### Given data
+++

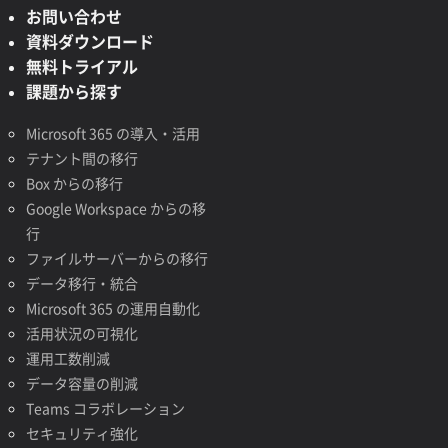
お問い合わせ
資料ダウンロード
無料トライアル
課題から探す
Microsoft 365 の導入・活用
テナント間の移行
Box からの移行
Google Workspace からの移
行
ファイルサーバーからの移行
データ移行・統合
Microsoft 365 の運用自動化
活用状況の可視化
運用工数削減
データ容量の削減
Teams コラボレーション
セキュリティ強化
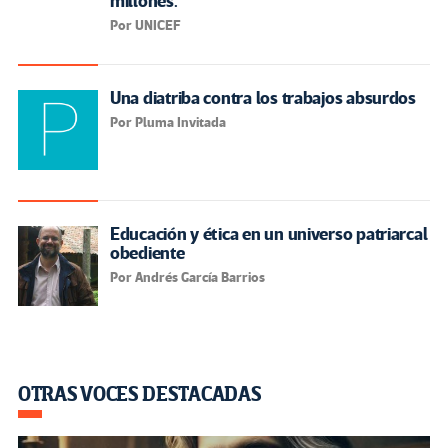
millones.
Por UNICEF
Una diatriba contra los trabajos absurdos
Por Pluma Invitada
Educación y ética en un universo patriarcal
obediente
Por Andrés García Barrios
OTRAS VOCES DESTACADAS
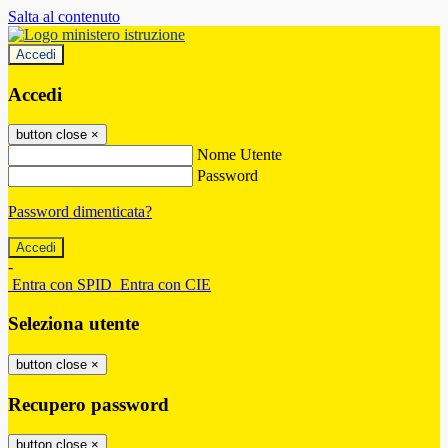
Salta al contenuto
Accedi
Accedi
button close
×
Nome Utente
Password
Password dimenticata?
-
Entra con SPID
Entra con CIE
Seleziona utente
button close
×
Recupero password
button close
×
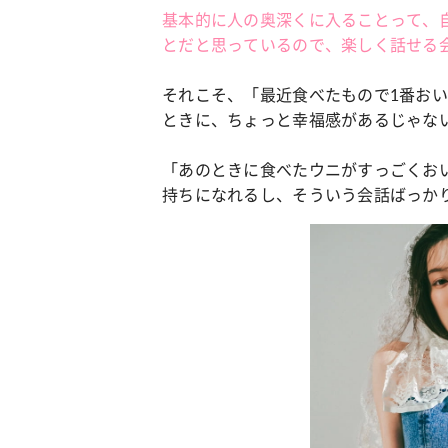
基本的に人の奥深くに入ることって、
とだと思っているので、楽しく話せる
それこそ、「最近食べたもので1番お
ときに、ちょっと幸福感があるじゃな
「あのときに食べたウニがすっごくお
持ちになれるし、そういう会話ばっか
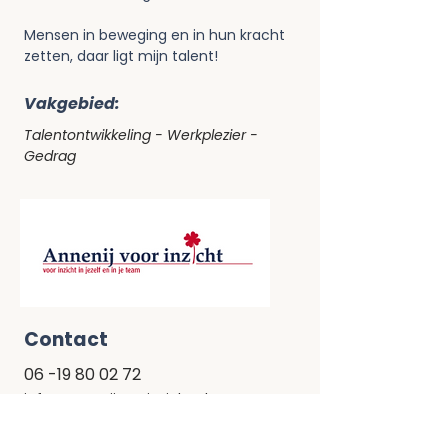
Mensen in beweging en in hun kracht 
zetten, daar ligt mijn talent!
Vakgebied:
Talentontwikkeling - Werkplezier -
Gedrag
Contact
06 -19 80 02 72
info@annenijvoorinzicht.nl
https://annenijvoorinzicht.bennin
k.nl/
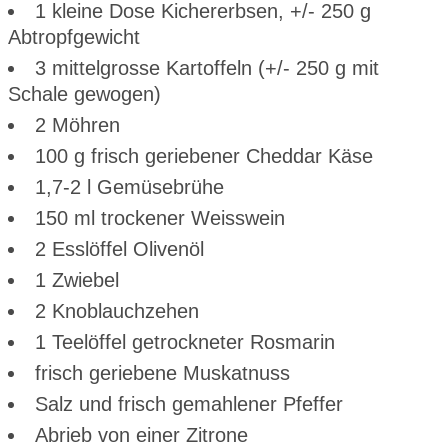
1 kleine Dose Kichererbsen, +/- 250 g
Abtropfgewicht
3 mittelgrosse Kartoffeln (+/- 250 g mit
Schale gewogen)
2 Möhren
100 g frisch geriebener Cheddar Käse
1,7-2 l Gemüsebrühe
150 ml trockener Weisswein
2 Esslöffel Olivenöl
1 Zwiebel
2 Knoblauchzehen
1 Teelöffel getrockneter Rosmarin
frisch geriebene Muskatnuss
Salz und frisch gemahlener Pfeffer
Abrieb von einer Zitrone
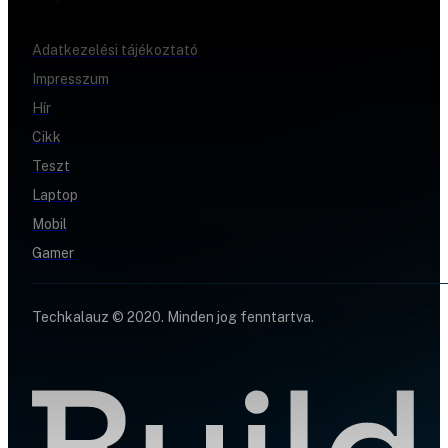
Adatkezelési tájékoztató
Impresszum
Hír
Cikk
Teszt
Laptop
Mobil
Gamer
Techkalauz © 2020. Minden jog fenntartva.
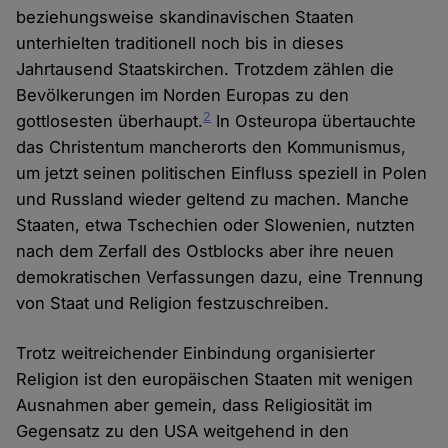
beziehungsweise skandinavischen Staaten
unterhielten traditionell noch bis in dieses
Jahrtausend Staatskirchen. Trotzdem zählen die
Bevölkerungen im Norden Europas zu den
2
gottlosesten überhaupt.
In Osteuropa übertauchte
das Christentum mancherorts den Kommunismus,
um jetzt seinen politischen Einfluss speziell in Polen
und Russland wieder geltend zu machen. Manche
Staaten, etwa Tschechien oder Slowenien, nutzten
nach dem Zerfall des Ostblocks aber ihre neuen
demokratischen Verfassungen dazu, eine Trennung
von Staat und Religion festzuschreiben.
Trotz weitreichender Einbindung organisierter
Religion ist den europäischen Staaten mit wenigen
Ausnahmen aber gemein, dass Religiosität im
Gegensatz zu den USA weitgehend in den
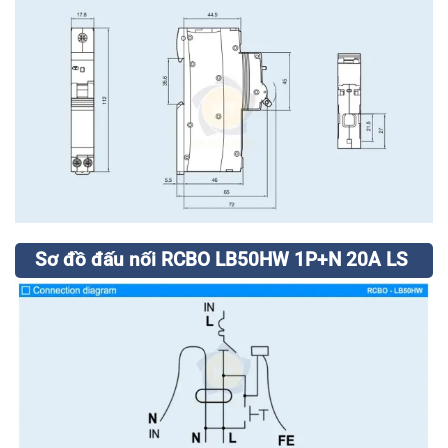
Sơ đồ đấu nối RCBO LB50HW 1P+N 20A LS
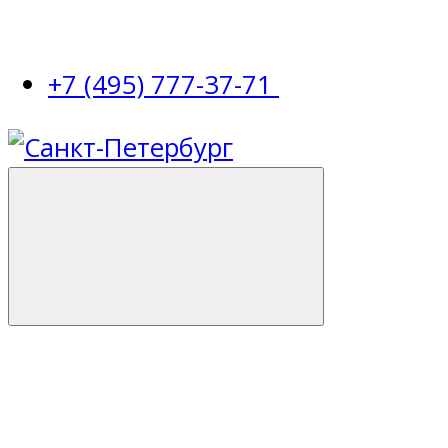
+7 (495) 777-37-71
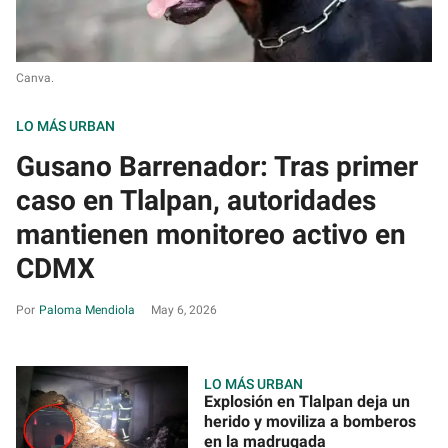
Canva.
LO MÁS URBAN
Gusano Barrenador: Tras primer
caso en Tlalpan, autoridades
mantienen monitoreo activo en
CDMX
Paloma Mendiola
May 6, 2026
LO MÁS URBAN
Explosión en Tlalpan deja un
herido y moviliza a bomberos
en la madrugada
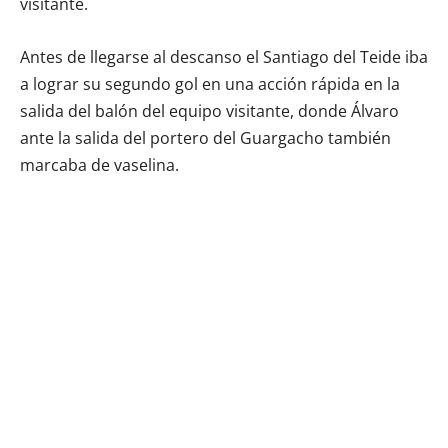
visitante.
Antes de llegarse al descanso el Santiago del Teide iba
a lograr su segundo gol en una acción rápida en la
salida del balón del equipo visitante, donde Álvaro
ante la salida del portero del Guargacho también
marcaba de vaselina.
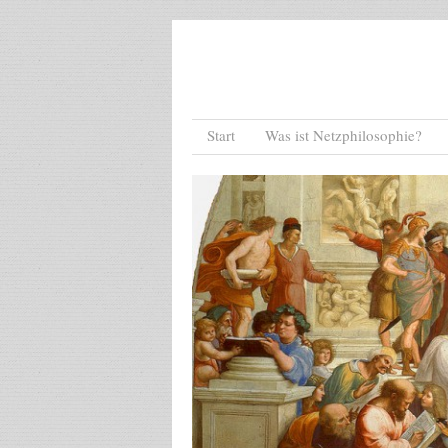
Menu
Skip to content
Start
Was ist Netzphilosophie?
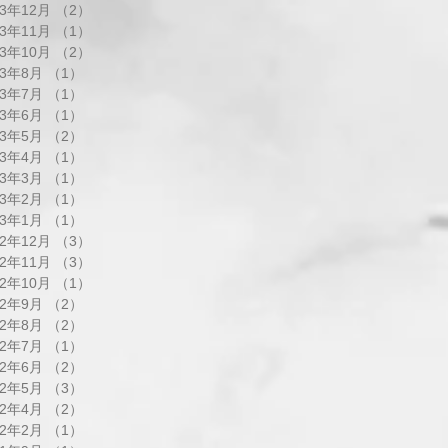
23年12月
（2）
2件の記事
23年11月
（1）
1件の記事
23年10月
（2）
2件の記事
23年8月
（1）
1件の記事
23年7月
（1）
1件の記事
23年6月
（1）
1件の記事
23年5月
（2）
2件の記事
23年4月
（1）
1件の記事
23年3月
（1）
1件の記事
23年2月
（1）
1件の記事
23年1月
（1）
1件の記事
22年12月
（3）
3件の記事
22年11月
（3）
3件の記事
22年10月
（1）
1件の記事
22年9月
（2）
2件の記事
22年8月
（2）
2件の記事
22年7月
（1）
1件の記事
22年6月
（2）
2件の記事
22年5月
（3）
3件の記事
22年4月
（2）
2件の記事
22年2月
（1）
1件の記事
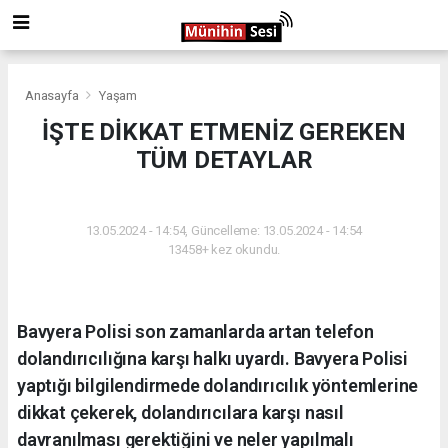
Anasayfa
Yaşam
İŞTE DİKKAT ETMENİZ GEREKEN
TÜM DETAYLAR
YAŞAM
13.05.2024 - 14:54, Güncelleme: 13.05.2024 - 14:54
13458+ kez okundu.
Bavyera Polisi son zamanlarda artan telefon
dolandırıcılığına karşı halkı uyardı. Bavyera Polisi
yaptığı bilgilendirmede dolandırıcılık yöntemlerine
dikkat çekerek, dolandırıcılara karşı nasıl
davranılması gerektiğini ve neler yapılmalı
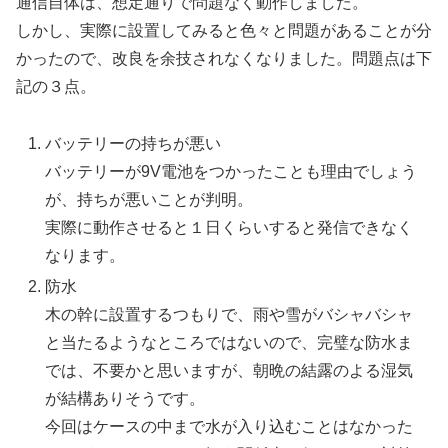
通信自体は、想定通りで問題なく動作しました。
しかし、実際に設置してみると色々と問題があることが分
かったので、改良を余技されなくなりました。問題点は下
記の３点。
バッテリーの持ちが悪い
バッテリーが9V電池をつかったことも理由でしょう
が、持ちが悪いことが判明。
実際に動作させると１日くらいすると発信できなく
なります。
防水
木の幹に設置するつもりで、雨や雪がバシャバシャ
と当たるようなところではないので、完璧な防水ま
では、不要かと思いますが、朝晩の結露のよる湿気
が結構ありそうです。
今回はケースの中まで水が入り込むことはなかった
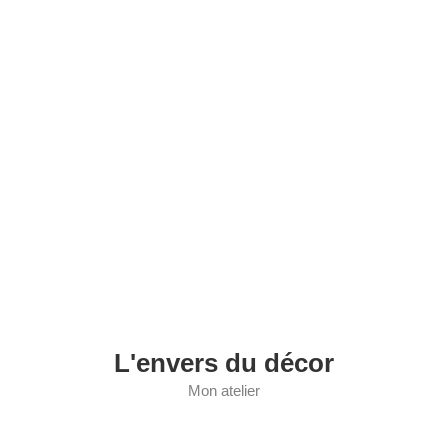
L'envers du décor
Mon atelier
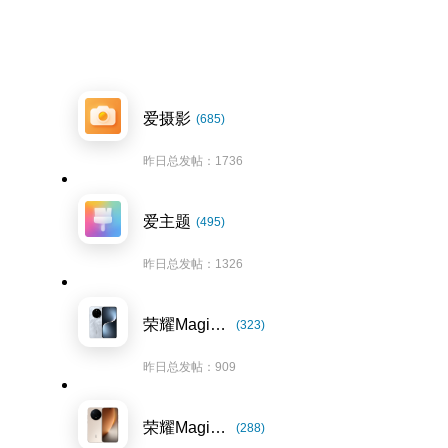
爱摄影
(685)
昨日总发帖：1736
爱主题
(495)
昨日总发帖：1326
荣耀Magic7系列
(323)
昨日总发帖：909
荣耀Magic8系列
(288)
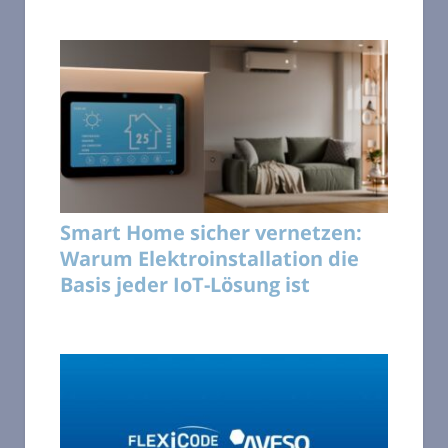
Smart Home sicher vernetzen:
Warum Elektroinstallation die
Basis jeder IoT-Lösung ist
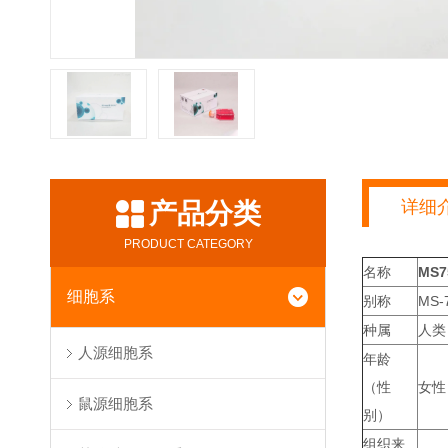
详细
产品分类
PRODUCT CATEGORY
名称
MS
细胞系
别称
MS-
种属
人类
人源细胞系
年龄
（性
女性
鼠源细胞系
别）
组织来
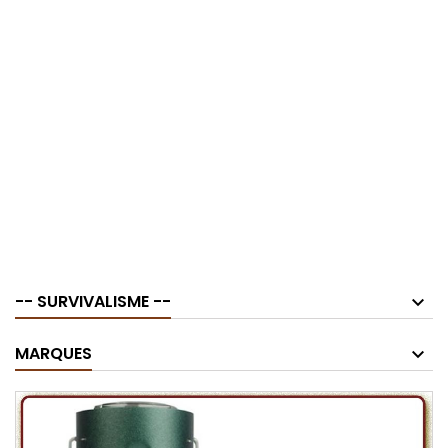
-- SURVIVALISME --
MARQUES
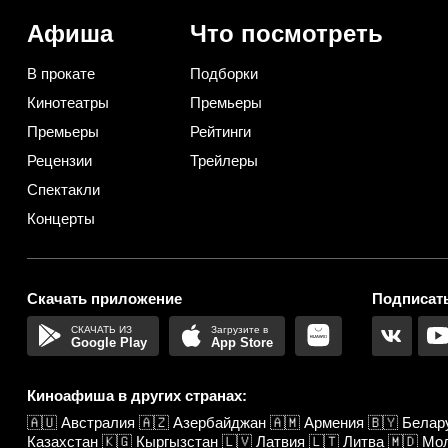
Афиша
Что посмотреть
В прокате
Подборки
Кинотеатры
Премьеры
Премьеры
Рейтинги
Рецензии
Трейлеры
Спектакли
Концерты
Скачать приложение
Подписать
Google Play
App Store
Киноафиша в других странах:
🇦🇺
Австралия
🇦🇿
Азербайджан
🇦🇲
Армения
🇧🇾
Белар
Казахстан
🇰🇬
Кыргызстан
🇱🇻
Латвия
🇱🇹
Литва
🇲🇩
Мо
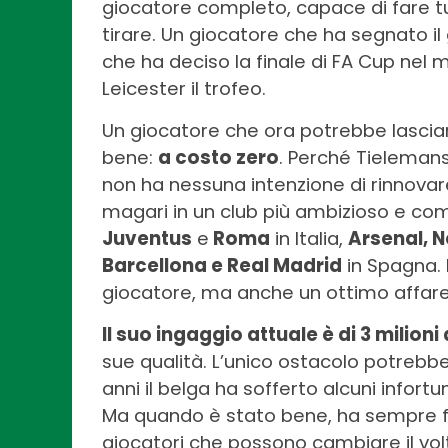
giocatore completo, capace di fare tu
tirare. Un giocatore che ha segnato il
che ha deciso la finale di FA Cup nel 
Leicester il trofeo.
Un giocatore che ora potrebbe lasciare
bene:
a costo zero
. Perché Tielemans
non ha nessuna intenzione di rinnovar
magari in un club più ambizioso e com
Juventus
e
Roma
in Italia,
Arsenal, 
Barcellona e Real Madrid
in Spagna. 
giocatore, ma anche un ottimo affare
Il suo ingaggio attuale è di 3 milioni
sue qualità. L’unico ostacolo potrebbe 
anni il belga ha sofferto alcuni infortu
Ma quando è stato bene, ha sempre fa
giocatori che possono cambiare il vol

+++

### Required action
Return every entry exactly, dropping the pictures.

### Your solution
お問い合わせ
資料ダウンロード
無料トライアル
課題から探す
Microsoft 365 の導入・活用
テナント間の移行
Box からの移行
Google Workspace からの移
行
ファイルサーバーからの移行
データ移行・統合
Microsoft 365 の運用自動化
活用状況の可視化
運用工数削減
データ容量の削減
Teams コラボレーション
セキュリティ強化
millones.
Por UNICEF
Una diatriba contra los trabajos absurdos
Por Pluma Invitada
Educación y ética en un universo patriarcal
obediente
Por Andrés García Barrios
OTRAS VOCES DESTACADAS
Salta al contenuto
Accedi
Accedi
button close
×
Nome Utente
Password
Password dimenticata?
-
Entra con SPID
Entra con CIE
Seleziona utente
button close
×
Recupero password
button close
×
基本的に人の奥深くに入ることって、
とだと思っているので、楽しく話せる
それこそ、「最近食べたもので1番お
ときに、ちょっと幸福感があるじゃな
「あのときに食べたウニがすっごくお
持ちになれるし、そういう会話ばっか
Mensen in beweging en in hun kracht 
zetten, daar ligt mijn talent!
Vakgebied:
Talentontwikkeling - Werkplezier -
Gedrag
Contact
06 -19 80 02 72
info@annenijvoorinzicht.nl
https://annenijvoorinzicht.bennin
k.nl/
1 kleine Dose Kichererbsen, +/- 250 g
Abtropfgewicht
3 mittelgrosse Kartoffeln (+/- 250 g mit
Schale gewogen)
2 Möhren
100 g frisch geriebener Cheddar Käse
1,7-2 l Gemüsebrühe
150 ml trockener Weisswein
2 Esslöffel Olivenöl
1 Zwiebel
2 Knoblauchzehen
1 Teelöffel getrockneter Rosmarin
frisch geriebene Muskatnuss
Salz und frisch gemahlener Pfeffer
Abrieb von einer Zitrone
Adatkezelési tájékoztató
Impresszum
Hír
Cikk
Teszt
Laptop
Mobil
Gamer
Techkalauz © 2020. Minden jog fenntartva.
beziehungsweise skandinavischen Staaten
unterhielten traditionell noch bis in dieses
Jahrtausend Staatskirchen. Trotzdem zählen die
Bevölkerungen im Norden Europas zu den
2
gottlosesten überhaupt.
In Osteuropa übertauchte
das Christentum mancherorts den Kommunismus,
um jetzt seinen politischen Einfluss speziell in Polen
und Russland wieder geltend zu machen. Manche
Staaten, etwa Tschechien oder Slowenien, nutzten
nach dem Zerfall des Ostblocks aber ihre neuen
demokratischen Verfassungen dazu, eine Trennung
von Staat und Religion festzuschreiben.
Trotz weitreichender Einbindung organisierter
Religion ist den europäischen Staaten mit wenigen
Ausnahmen aber gemein, dass Religiosität im
Gegensatz zu den USA weitgehend in den
Sơ đồ đấu nối RCBO LB50HW 1P+N 20A LS
+7 (495) 777-37-71
Canva.
LO MÁS URBAN
Gusano Barrenador: Tras primer
caso en Tlalpan, autoridades
mantienen monitoreo activo en
CDMX
Paloma Mendiola
May 6, 2026
LO MÁS URBAN
Explosión en Tlalpan deja un
herido y moviliza a bomberos
en la madrugada
visitante.
Antes de llegarse al descanso el Santiago del Teide iba
a lograr su segundo gol en una acción rápida en la
salida del balón del equipo visitante, donde Álvaro
ante la salida del portero del Guargacho también
marcaba de vaselina.
Menu
Skip to content
Start
Was ist Netzphilosophie?
23年12月
（2）
2件の記事
23年11月
（1）
1件の記事
23年10月
（2）
2件の記事
23年8月
（1）
1件の記事
23年7月
（1）
1件の記事
23年6月
（1）
1件の記事
23年5月
（2）
2件の記事
23年4月
（1）
1件の記事
23年3月
（1）
1件の記事
23年2月
（1）
1件の記事
23年1月
（1）
1件の記事
22年12月
（3）
3件の記事
22年11月
（3）
3件の記事
22年10月
（1）
1件の記事
22年9月
（2）
2件の記事
22年8月
（2）
2件の記事
22年7月
（1）
1件の記事
22年6月
（2）
2件の記事
22年5月
（3）
3件の記事
22年4月
（2）
2件の記事
22年2月
（1）
1件の記事
Anasayfa
Yaşam
İŞTE DİKKAT ETMENİZ GEREKEN
TÜM DETAYLAR
YAŞAM
13.05.2024 - 14:54, Güncelleme: 13.05.2024 - 14:54
13458+ kez okundu.
Bavyera Polisi son zamanlarda artan telefon
dolandırıcılığına karşı halkı uyardı. Bavyera Polisi
yaptığı bilgilendirmede dolandırıcılık yöntemlerine
dikkat çekerek, dolandırıcılara karşı nasıl
davranılması gerektiğini ve neler yapılmalı
通信自体は、想定通りで問題なく動作しました。
しかし、実際に設置してみると色々と問題があることが分
かったので、改良を余技されなくなりました。問題点は下
記の３点。
バッテリーの持ちが悪い
バッテリーが9V電池をつかったことも理由でしょう
が、持ちが悪いことが判明。
実際に動作させると１日くらいすると発信できなく
なります。
防水
木の幹に設置するつもりで、雨や雪がバシャバシャ
と当たるようなところではないので、完璧な防水ま
では、不要かと思いますが、朝晩の結露のよる湿気
が結構ありそうです。
今回はケースの中まで水が入り込むことはなかった
L'envers du décor
Mon atelier
爱摄影
(685)
昨日总发帖：1736
爱主题
(495)
昨日总发帖：1326
荣耀Magic7系列
(323)
昨日总发帖：909
荣耀Magic8系列
(288)
Smart Home sicher vernetzen:
Warum Elektroinstallation die
Basis jeder IoT-Lösung ist
详细
产品分类
PRODUCT CATEGORY
名称
MS
细胞系
别称
MS-
种属
人类
人源细胞系
年龄
（性
女性
鼠源细胞系
别）
组织来
-- SURVIVALISME --
MARQUES
Афиша
Что посмотреть
В прокате
Подборки
Кинотеатры
Премьеры
Премьеры
Рейтинги
Рецензии
Трейлеры
Спектакли
Концерты
Скачать приложение
Подписать
Google Play
App Store
Киноафиша в других странах:
🇦🇺
Австралия
🇦🇿
Азербайджан
🇦🇲
Армения
🇧🇾
Белар
Казахстан
🇰🇬
Кыргызстан
🇱🇻
Латвия
🇱🇹
Литва
🇲🇩
Мо
giocatore completo, capace di fare tu
tirare. Un giocatore che ha segnato il
che ha deciso la finale di FA Cup nel 
Leicester il trofeo.
Un giocatore che ora potrebbe lasciare
bene:
a costo zero
. Perché Tielemans
non ha nessuna intenzione di rinnovar
magari in un club più ambizioso e com
Juventus
e
Roma
in Italia,
Arsenal, 
Barcellona e Real Madrid
in Spagna. 
giocatore, ma anche un ottimo affare
Il suo ingaggio attuale è di 3 milioni
sue qualità. L’unico ostacolo potrebbe 
anni il belga ha sofferto alcuni infortu
Ma quando è stato bene, ha sempre fa
giocatori che possono cambiare il vol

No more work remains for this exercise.